**What is needed:** Return every line from the one with "ตรวจเช็คระบบระ" through the one with "เครื่องสามารถใช้ได้กับหัวเตาแก๊ส LPG หรือแก๊สธรรมชาติ", inclusive, exactly as it appears below.

==== The records ====

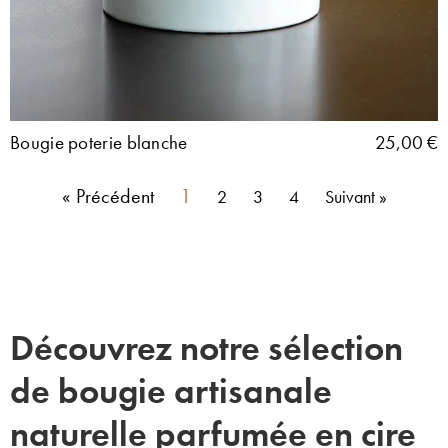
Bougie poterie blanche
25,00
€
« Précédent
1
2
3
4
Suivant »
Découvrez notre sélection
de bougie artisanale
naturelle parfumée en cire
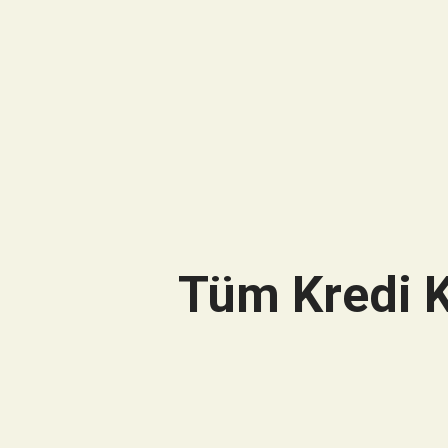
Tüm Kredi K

====
==== The records ====

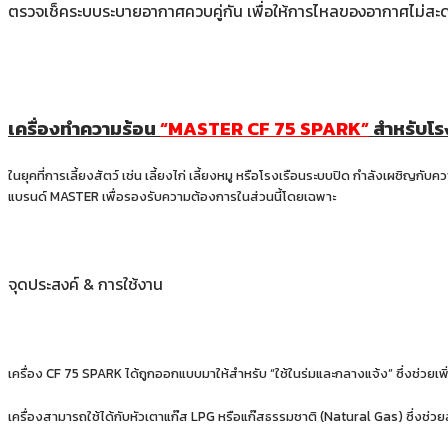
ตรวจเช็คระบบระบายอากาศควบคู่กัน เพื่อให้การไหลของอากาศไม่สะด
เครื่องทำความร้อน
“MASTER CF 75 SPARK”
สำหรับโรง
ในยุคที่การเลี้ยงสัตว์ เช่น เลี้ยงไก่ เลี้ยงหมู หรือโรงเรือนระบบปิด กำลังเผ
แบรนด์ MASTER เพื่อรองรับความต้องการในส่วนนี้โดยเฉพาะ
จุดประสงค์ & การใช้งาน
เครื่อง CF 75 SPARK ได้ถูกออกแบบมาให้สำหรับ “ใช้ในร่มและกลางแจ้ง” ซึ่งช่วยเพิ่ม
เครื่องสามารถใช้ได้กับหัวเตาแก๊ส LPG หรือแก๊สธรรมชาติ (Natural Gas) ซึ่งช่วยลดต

====

**Task response:**
ตรวจเช็คระบบระบายอากาศควบคู่กัน เพื่อให้การไหลของอากาศไม่สะด
เครื่องทำความร้อน
“MASTER CF 75 SPARK”
สำหรับโรง
ในยุคที่การเลี้ยงสัตว์ เช่น เลี้ยงไก่ เลี้ยงหมู หรือโรงเรือนระบบปิด กำลังเผ
แบรนด์ MASTER เพื่อรองรับความต้องการในส่วนนี้โดยเฉพาะ
จุดประสงค์ & การใช้งาน
เครื่อง CF 75 SPARK ได้ถูกออกแบบมาให้สำหรับ “ใช้ในร่มและกลางแจ้ง” ซึ่งช่วยเพิ่ม
เครื่องสามารถใช้ได้กับหัวเตาแก๊ส LPG หรือแก๊สธรรมชาติ (Natural Gas) ซึ่งช่วยลดต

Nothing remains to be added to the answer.